(Information shown)

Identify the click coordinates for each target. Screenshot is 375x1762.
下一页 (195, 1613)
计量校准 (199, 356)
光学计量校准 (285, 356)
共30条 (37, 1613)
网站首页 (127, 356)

(End Information shown)

§ **What is required**
Reproduce each entry above exactly, keeping every character.

§ **Result of the task**
Identify the click coordinates for each target. Screenshot is 375x1762.
下一页 (195, 1613)
计量校准 (199, 356)
光学计量校准 (285, 356)
共30条 (37, 1613)
网站首页 (127, 356)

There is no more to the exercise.